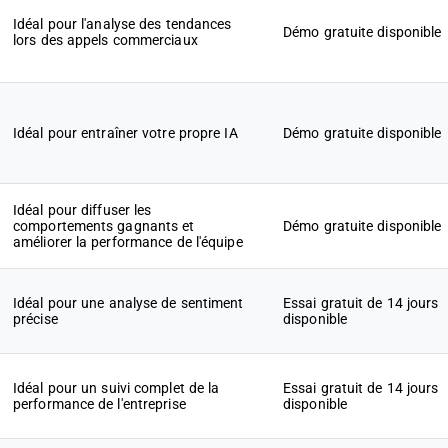
Idéal pour l'analyse des tendances
Démo gratuite disponible
lors des appels commerciaux
Idéal pour entraîner votre propre IA
Démo gratuite disponible
Idéal pour diffuser les
comportements gagnants et
Démo gratuite disponible
améliorer la performance de l'équipe
Idéal pour une analyse de sentiment
Essai gratuit de 14 jours
précise
disponible
Idéal pour un suivi complet de la
Essai gratuit de 14 jours
performance de l'entreprise
disponible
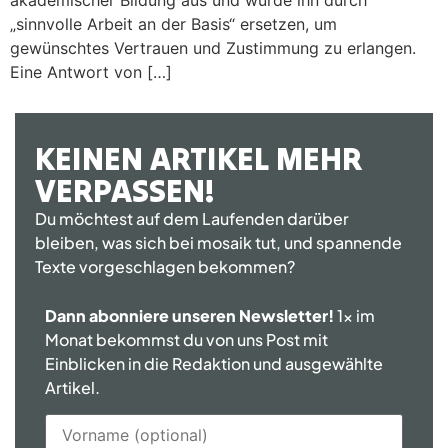
„sinnvolle Arbeit an der Basis“ ersetzen, um
gewünschtes Vertrauen und Zustimmung zu erlangen.
Eine Antwort von […]
KEINEN ARTIKEL MEHR
VERPASSEN!
Du möchtest auf dem Laufenden darüber
bleiben, was sich bei mosaik tut, und spannende
Texte vorgeschlagen bekommen?
Dann abonniere unseren Newsletter!
1x im
Monat bekommst du von uns Post mit
Einblicken in die Redaktion und ausgewählte
Artikel.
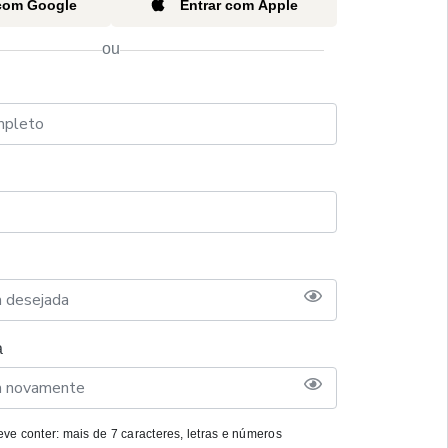
 com Google
Entrar com Apple
ou
a
ve conter: mais de 7 caracteres, letras e números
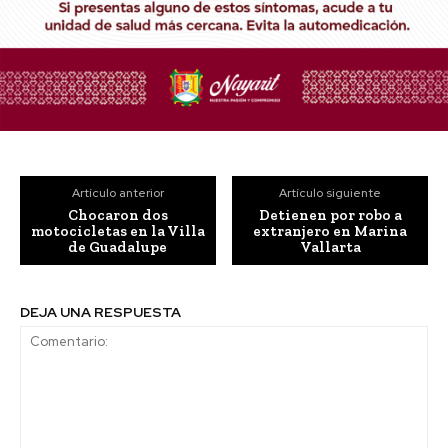
Artículo anterior
Artículo siguiente
Chocaron dos
Detienen por robo a
motocicletas en la Villa
extranjero en Marina
de Guadalupe
Vallarta
DEJA UNA RESPUESTA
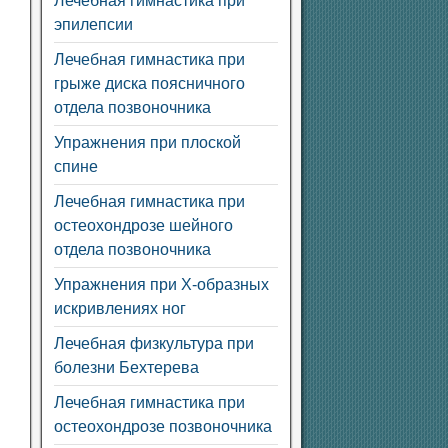
Лечебная гимнастика при
эпилепсии
Лечебная гимнастика при
грыже диска поясничного
отдела позвоночника
Упражнения при плоской
спине
Лечебная гимнастика при
остеохондрозе шейного
отдела позвоночника
Упражнения при Х-образных
искривлениях ног
Лечебная физкультура при
болезни Бехтерева
Лечебная гимнастика при
остеохондрозе позвоночника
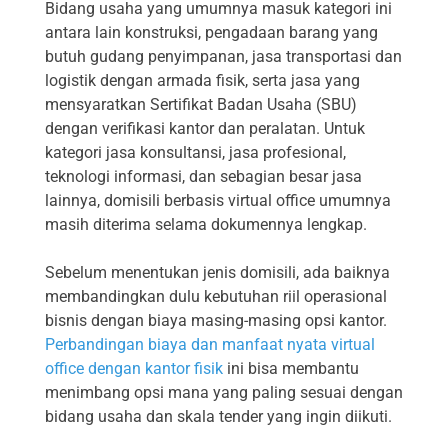
Bidang usaha yang umumnya masuk kategori ini
antara lain konstruksi, pengadaan barang yang
butuh gudang penyimpanan, jasa transportasi dan
logistik dengan armada fisik, serta jasa yang
mensyaratkan Sertifikat Badan Usaha (SBU)
dengan verifikasi kantor dan peralatan. Untuk
kategori jasa konsultansi, jasa profesional,
teknologi informasi, dan sebagian besar jasa
lainnya, domisili berbasis virtual office umumnya
masih diterima selama dokumennya lengkap.
Sebelum menentukan jenis domisili, ada baiknya
membandingkan dulu kebutuhan riil operasional
bisnis dengan biaya masing-masing opsi kantor.
Perbandingan biaya dan manfaat nyata virtual
office dengan kantor fisik
ini bisa membantu
menimbang opsi mana yang paling sesuai dengan
bidang usaha dan skala tender yang ingin diikuti.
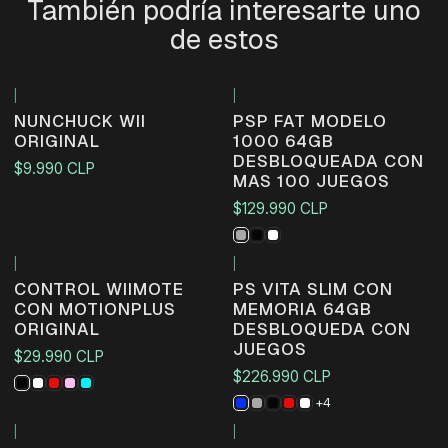
También podría interesarte uno
de estos
|
|
NUNCHUCK WII
PSP FAT MODELO
ORIGINAL
1000 64GB
DESBLOQUEADA CON
$9.990 CLP
MAS 100 JUEGOS
$129.990 CLP
|
|
CONTROL WIIMOTE
PS VITA SLIM CON
CON MOTIONPLUS
MEMORIA 64GB
ORIGINAL
DESBLOQUEDA CON
JUEGOS
$29.990 CLP
$226.990 CLP
+4
|
|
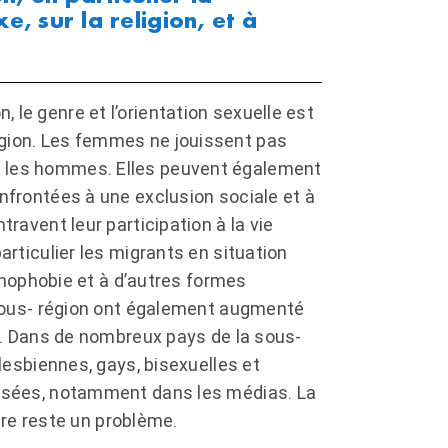
e, sur la religion, et à
on, le genre et l’orientation sexuelle est
gion. Les femmes ne jouissent pas
 les hommes. Elles peuvent également
frontées à une exclusion sociale et à
ravent leur participation à la vie
rticulier les migrants en situation
énophobie et à d’autres formes
 sous- région ont également augmenté
e. Dans de nombreux pays de la sous-
lesbiennes, gays, bisexuelles et
isées, notamment dans les médias. La
nre reste un problème.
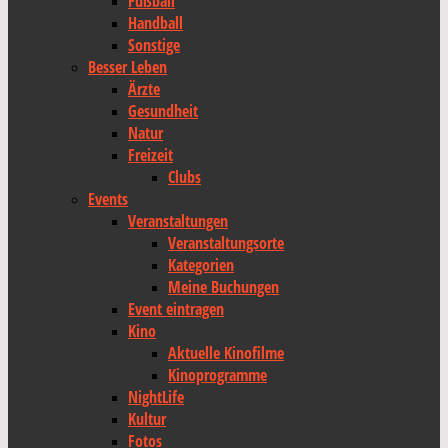
Fußball
Handball
Sonstige
Besser Leben
Ärzte
Gesundheit
Natur
Freizeit
Clubs
Events
Veranstaltungen
Veranstaltungsorte
Kategorien
Meine Buchungen
Event eintragen
Kino
Aktuelle Kinofilme
Kinoprogramme
NightLife
Kultur
Fotos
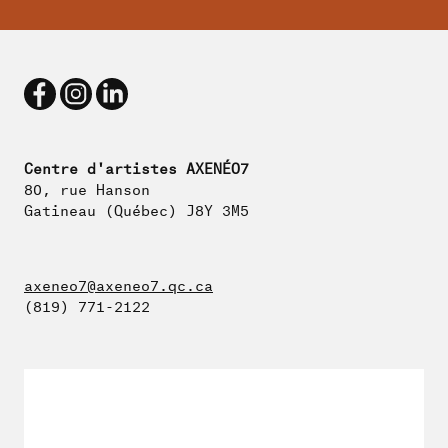
Centre d'artistes AXENÉO7
80, rue Hanson
Gatineau (Québec) J8Y 3M5
axeneo7@axeneo7.qc.ca
(819) 771-2122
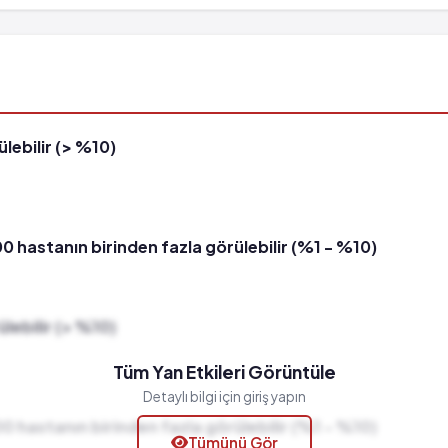
lebilir (> %10)
00 hastanın birinden fazla görülebilir (%1 - %10)
lebilir (> %10)
Tüm Yan Etkileri Görüntüle
Detaylı bilgi için giriş yapın
00 hastanın birinden fazla görülebilir (%1 - %10)
Tümünü Gör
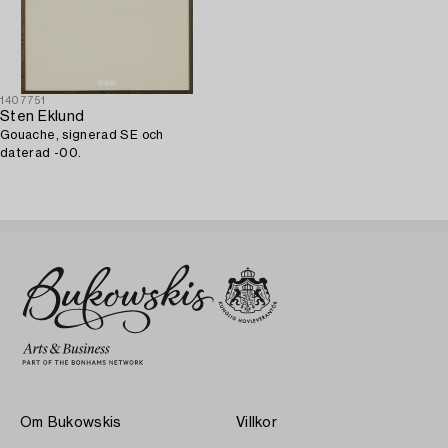
1407751
Sten Eklund
Gouache, signerad SE och
daterad -00.
Om Bukowskis
Villkor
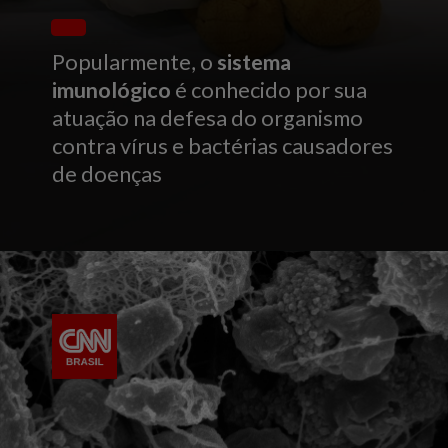
Popularmente, o
sistema
imunológico
é conhecido por sua
atuação na defesa do organismo
contra vírus e bactérias causadores
de doenças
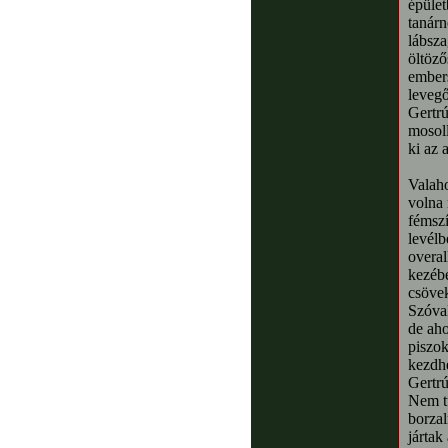
épület
tanárn
lábsza
öltöző
embers
levegő
Gertrú
mosoll
ki az 
Valaho
volna
fémszí
levélb
overal
kezébe
csövek
Szóval
de aho
piszok
kezdhe
Gertrú
Nem tu
borzal
jártak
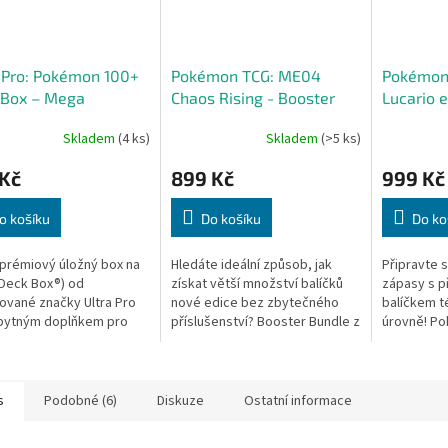
 Pro: Pokémon 100+
Pokémon TCG: ME04
Pokémon
 Box – Mega
Chaos Rising - Booster
Lucario 
zard Y
Bundle
Deck
Skladem
(4 ks)
Skladem
(>5 ks)
 Kč
899 Kč
999 Kč
o košíku
Do košíku
Do ko
prémiový úložný box na
Hledáte ideální způsob, jak
Připravte 
(Deck Box®) od
získat větší množství balíčků
zápasy s 
vané značky Ultra Pro
nové edice bez zbytečného
balíčkem té
zbytným doplňkem pro
příslušenství? Booster Bundle z
úrovně! P
ho trenéra Pokémon
řady Mega Evolution: Chaos
Lucario ex
ox zdobí úchvatná,
Rising je přesně to, co...
je určen p
revná ilustrace...
(Play Level.
s
Podobné (6)
Diskuze
Ostatní informace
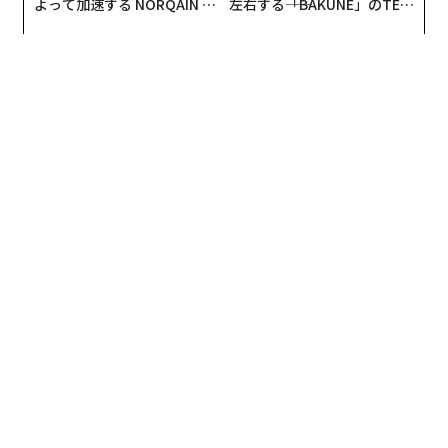
よって加速する NORQAIN JA
左右する――「BAKUNE」のTEN
PAN 特別座談会
TIALが支える「挑戦者の明
日」
2026年9月号発売中
最新号の購入はこちらから
メンバーシップに登録する
関連記事
コロナ後も「二度と戻ってこない」職業とは？
史上最も危険な「iPhone接続ケーブル」が発売、悪用の懸念
トラック運転手の年収、新人でも最高1400万円に 米ウォルマート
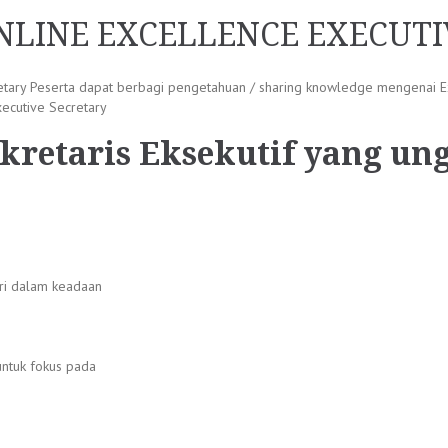
NLINE EXCELLENCE EXECUTI
etary Peserta dapat berbagi pengetahuan / sharing knowledge mengenai E
xecutive Secretary
ekretaris Eksekutif yang un
ri dalam keadaan
ntuk fokus pada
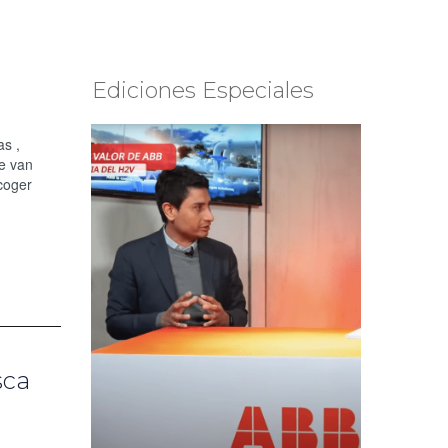
Ediciones Especiales
as ,
ue van
coger
sca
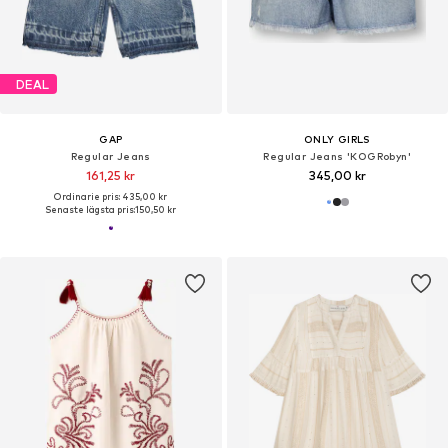
DEAL
GAP
ONLY GIRLS
Regular Jeans
Regular Jeans 'KOGRobyn'
161,25 kr
345,00 kr
Ordinarie pris: 435,00 kr
Senaste lägsta pris:
150,50 kr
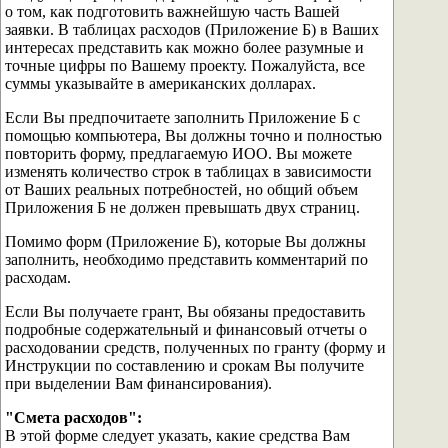
о том, как подготовить важнейшую часть Вашей
заявки. В таблицах расходов (Приложение Б) в Ваших
интересах представить как можно более разумные и
точные цифры по Вашему проекту. Пожалуйста, все
суммы указывайте в американских долларах.
Если Вы предпочитаете заполнить Приложение Б с
помощью компьютера, Вы должны точно и полностью
повторить форму, предлагаемую ИОО. Вы можете
изменять количество строк в таблицах в зависимости
от Ваших реальных потребностей, но общий объем
Приложения Б не должен превышать двух страниц.
Помимо форм (Приложение Б), которые Вы должны
заполнить, необходимо представить комментарий по
расходам.
Если Вы получаете грант, Вы обязаны предоставить
подробные содержательный и финансовый отчеты о
расходовании средств, полученных по гранту (форму и
Инструкции по составлению и срокам Вы получите
при выделении Вам финансирования).
"Смета расходов":
В этой форме следует указать, какие средства Вам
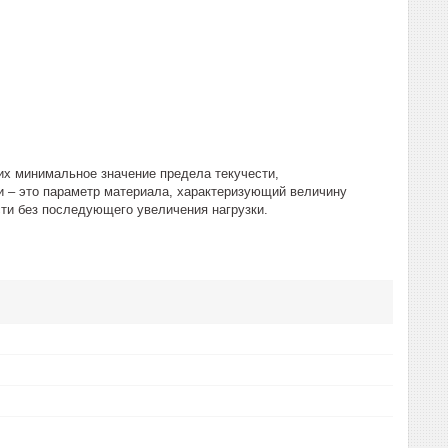
их минимальное значение предела текучести,
и – это параметр материала, характеризующий величину
сти без последующего увеличения нагрузки.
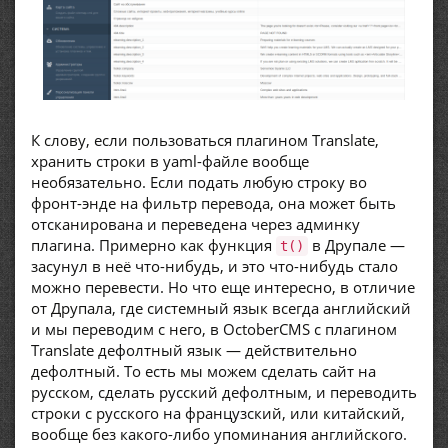
К слову, если пользоваться плагином Translate,
хранить строки в yaml-файле вообще
необязательно. Если подать любую строку во
фронт-энде на фильтр перевода, она может быть
отсканирована и переведена через админку
плагина. Примерно как функция
в Друпале —
t()
засунул в неё что-нибудь, и это что-нибудь стало
можно перевести. Но что еще интересно, в отличие
от Друпала, где системный язык всегда английский
и мы переводим с него, в OctoberCMS с плагином
Translate дефолтный язык — действительно
дефолтный. То есть мы можем сделать сайт на
русском, сделать русский дефолтным, и переводить
строки с русского на французский, или китайский,
вообще без какого-либо упоминания английского.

....................

• Task: Search the entries for the word "Упражнения". Copy every line where it occurs.

• Solution to this problem:
Упражнения при плоской
Упражнения при Х-образных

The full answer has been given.